Compiler Status
I've been working feverishly for the past several weeks to get the rest of the compiler complete. Currently, it's able to handle the majority of Ruby syntax. Here's a list of the remaining language features that do not compile:
- "rescue" blocks; exception handling in Ruby is rather complicated, and there's some particularly odd uses of rescue that will be a bit tricky to support with normal Java exception-handling.
- "class var declaration" is not yet supported. This is when you declare a class variable (@@foo) from within the body of a class or module. This primarily affects compiling class bodies, so although it prevents AOT compilation of some scripts, it doesn't usually affect individual methods.
- "opt n" execution. This is specifying "-n" to the Ruby runtime, and it loops the provided script as though it were surrounded by "while gets(); ... end". It's useful for line-by-line processing of stdin.
- "post execution" blocks. Post exe blocks are when you specify an END { ... } block somewhere in your script. These blocks are saved up and executed at the end of the script execution, regardless of where they appear in the script. They're a bit like Kernel#at_exit blocks.
- "retry". Tell me friends, do you know what "retry" actually does? Retry is used within a block/closure, and it causes the method containing the closure to be re-called anew. And as an interesting quirk, the original arguments to the method are re-evaluated, so if you call foo(bar()) and a retry is triggered within foo(), bar() will get invoked again for the retried call to foo(). Weird, eh? Update: I didn't explain this well. Here's another attempt: if you have the following code:
def foo(x = bar()); 1.times {retry}; end
And you call foo with no arguments, allowing the default argument logic to fire, retry will cause that logic to fire again and again. It's essentially re-entering the method anew with the original arguments, but causing *argument processing* to be revisited. I'm not sure why you'd want this behavior, since it could frequently result in default arguments to re-call methods that might only be valid the first time. - Some non-local flow control is not yet complete. Non-local flow control happens any time you return, break, or next from within a block (when not immediately inside a normal loop construct). Much of non-local flow control is working, but I need to flush out any remaining cases that aren't running correctly.

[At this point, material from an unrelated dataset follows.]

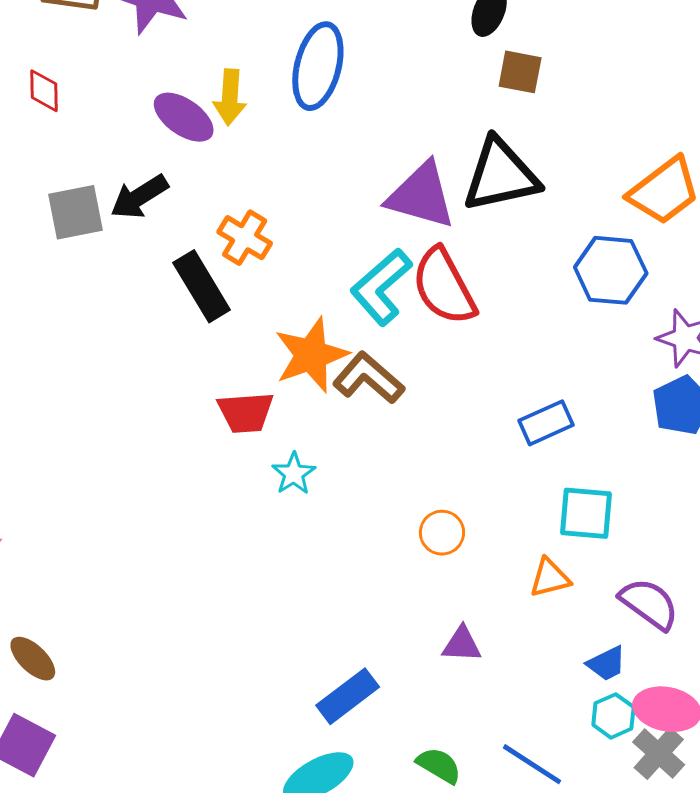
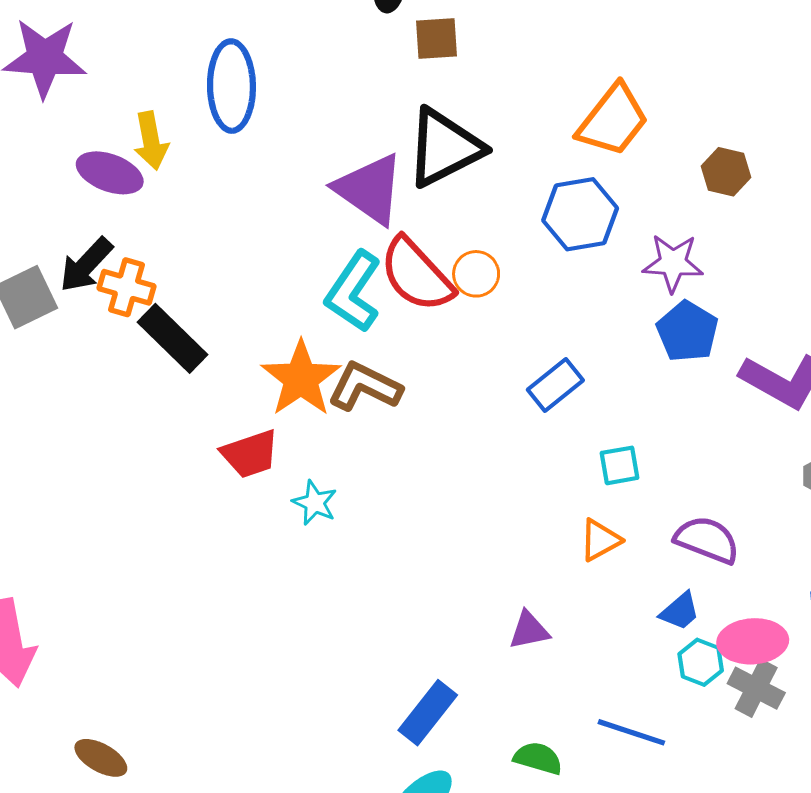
purple triangle: (421, 196) -> (370, 189), turned 34
orange cross: (245, 238) -> (126, 287), moved
cyan square: (586, 513) -> (619, 465), size x0.7
orange circle: (442, 533) -> (476, 274), moved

a = [1, 2, (begin; raise; rescue; 3; end)]When this code is compiled, it turns into a local variable assignment. The value assigned is a literal array construction with three elements: a Fixnum 1, a Fixnum 2, and a rescued block of code. The typical way to construct the array then is to follow these steps:
- Construct an array of the appropriate size
- Dup the array reference
- Push a constant integer zero
- Push Fixnum 1
- Insert Fixnum 1 at index zero in the array. This consumes the dup'ed array, the index, and the Fixnum1.
- Dup the array reference again
- Push a constant integer one
- Push Fixnum 2
- Insert Fixnum 2
- Dup the array reference again
- Push a constant integer two
- Now it gets complicated; we must recurse in the compiler to handle the rescue block
- The rescue block is compiled and a "raise" is triggered in the code
- The exception raised is handled, resulting in the whole rescue leaving a Fixnum 3 on the stack
- Insert the Fixnum 3
- Construct a RubyArray object with the remaining object array
We will likely have to solve this complication in one of two ways:
- We could save off the stack when entering code that might trigger exception handling
- We could put exception-handling logic in a separate method and invoke it in-place, thereby protecting our executing stack from clearage.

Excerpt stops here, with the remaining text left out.